How will you manage the prohibitiv­e costs of national distributi­on?

We have a wide distributi­on with tea and salt. But we have got to change the execution capability of the system and move from passive to more active, hence the target of 2x direct reach. By de-layering the system and optimising the backend, we think we can take at least 100 basis points off our cost, and then expand deeper into geographie­s and look at a bolt-on system to reach deep rural. We are adding another piece in S&D, which will get us there in around nine months.

There’s a buzz of a Tata super app to serve all consumer products for the group...

I can’t share details but we will be part of that app. We are also going to play with digital commerce on the platforms of Amazon, Flipkart, and so on.

There will be extra benefits of getting on the Tata super app for anyone who is buying anything to do with the group and that will be the big draw.

You mention becoming a full-scale FMCG player... what will that look like?

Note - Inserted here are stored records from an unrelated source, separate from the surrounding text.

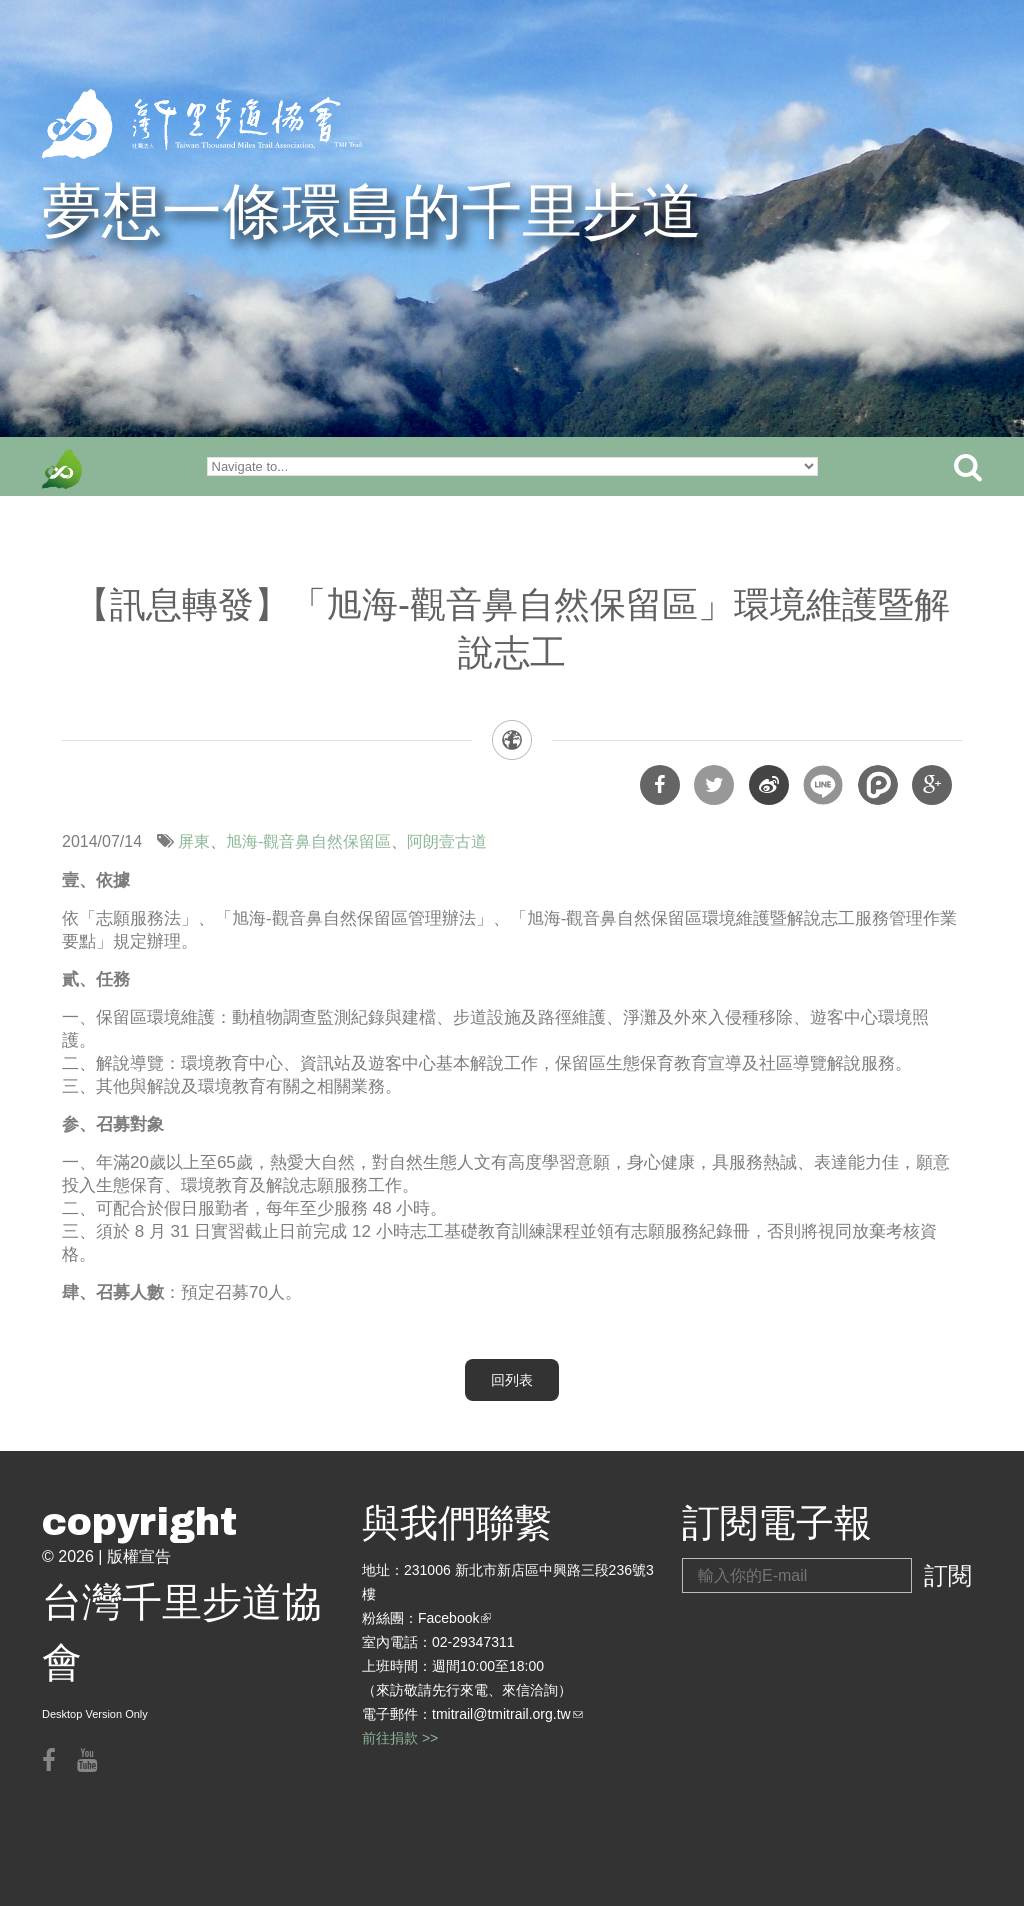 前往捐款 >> (400, 1738)
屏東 (194, 841)
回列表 (512, 1380)
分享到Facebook (660, 785)
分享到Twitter (714, 785)
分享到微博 (769, 785)
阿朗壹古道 (447, 841)
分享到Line (823, 785)
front (62, 469)
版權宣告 (139, 1556)
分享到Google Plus (932, 785)
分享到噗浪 (878, 785)
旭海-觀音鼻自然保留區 (308, 841)
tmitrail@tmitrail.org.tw (507, 1714)
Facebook (454, 1618) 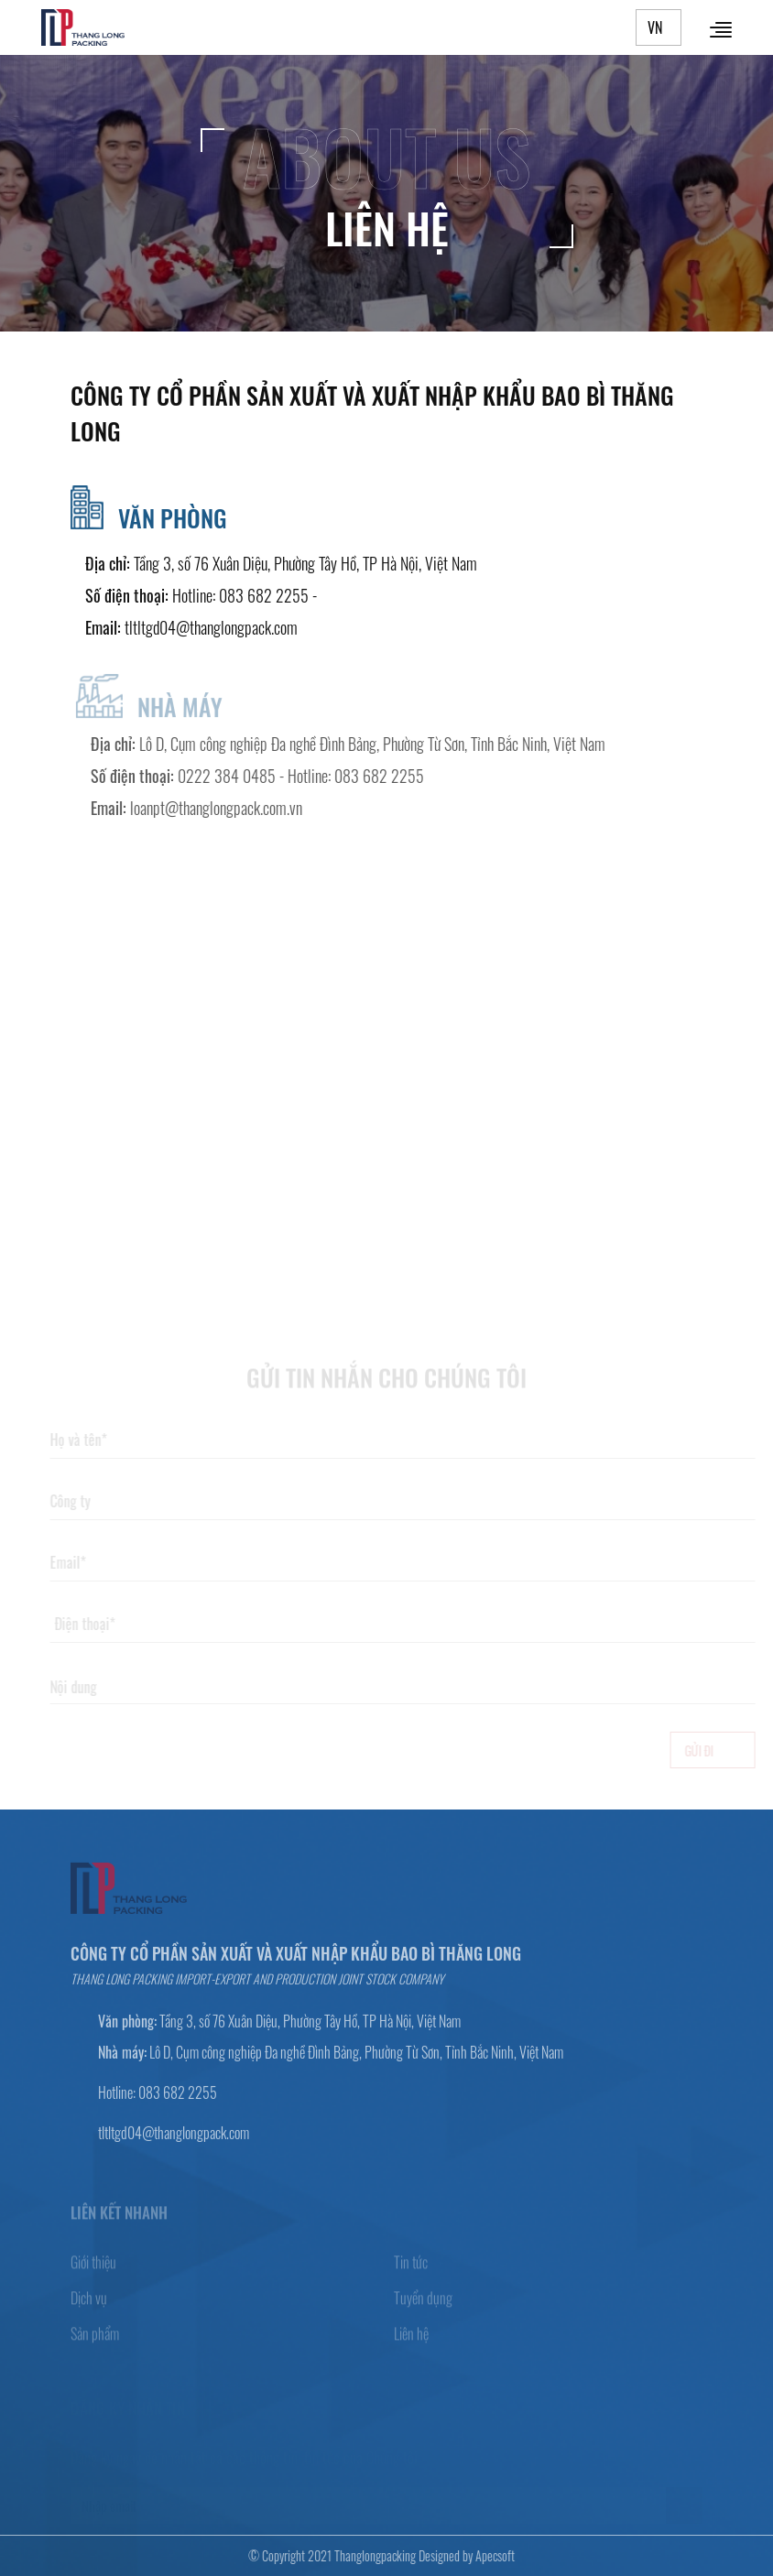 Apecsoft (488, 2555)
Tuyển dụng (423, 2304)
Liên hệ (411, 2340)
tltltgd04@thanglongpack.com (211, 627)
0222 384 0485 (233, 776)
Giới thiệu (93, 2268)
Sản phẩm (95, 2340)
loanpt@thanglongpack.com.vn (222, 808)
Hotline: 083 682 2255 (240, 595)
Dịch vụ (89, 2304)
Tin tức (411, 2268) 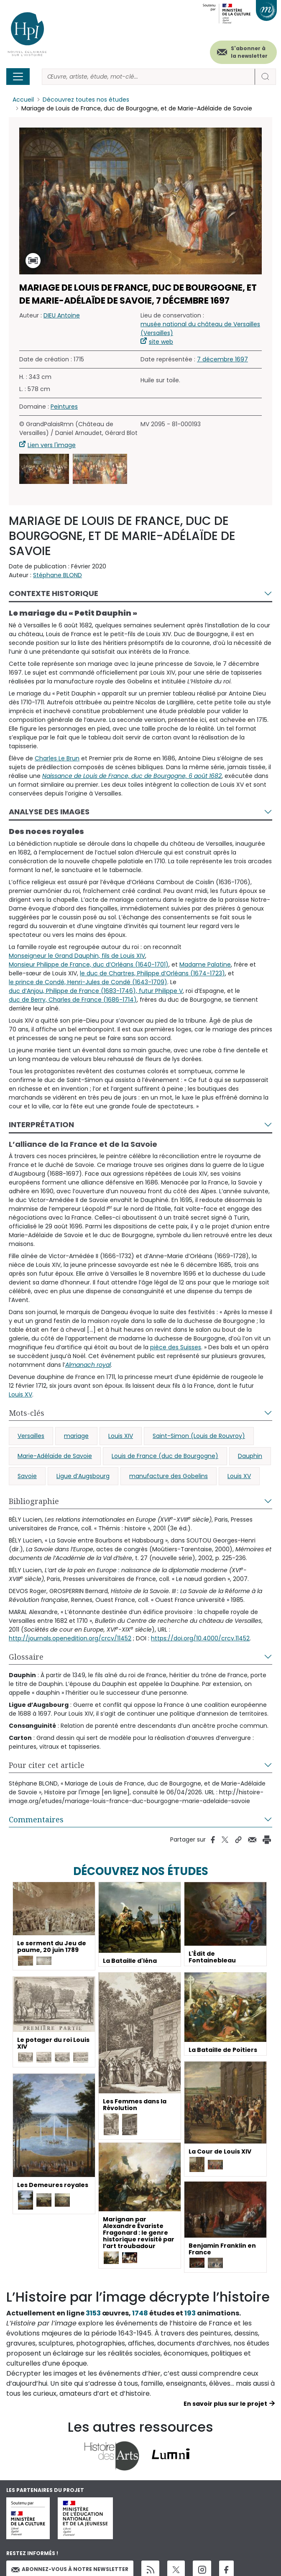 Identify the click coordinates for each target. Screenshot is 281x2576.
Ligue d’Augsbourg (83, 1476)
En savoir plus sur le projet (225, 2403)
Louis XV (20, 1394)
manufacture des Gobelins (168, 1476)
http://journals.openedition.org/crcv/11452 (70, 1638)
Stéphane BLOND (57, 575)
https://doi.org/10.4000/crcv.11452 (200, 1638)
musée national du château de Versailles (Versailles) (200, 329)
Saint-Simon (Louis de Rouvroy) (199, 1436)
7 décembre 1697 (222, 360)
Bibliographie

We will continue to focus on our core business, which has ample scope for tea and salt — to getting unbranded to branded and then growing market share within branded. We have to get our S&D and the innovation pipeline right to drive this. Then we have some fledgling brands to scale up. We will move into adjacencie­s to food and beverage and then larger FMCG segments.

How did lockdown affect you?

Initially, no one was clear on how to move. Tea gardens stopped plucking tea. The first flush went waste. Now, rules are clear but sporadic shutdowns are disrupting demand and supply. What worked for us was that all consumers needed our products (tea and salt). We also leapfrogge­d digitally and did a lot of tie-ups.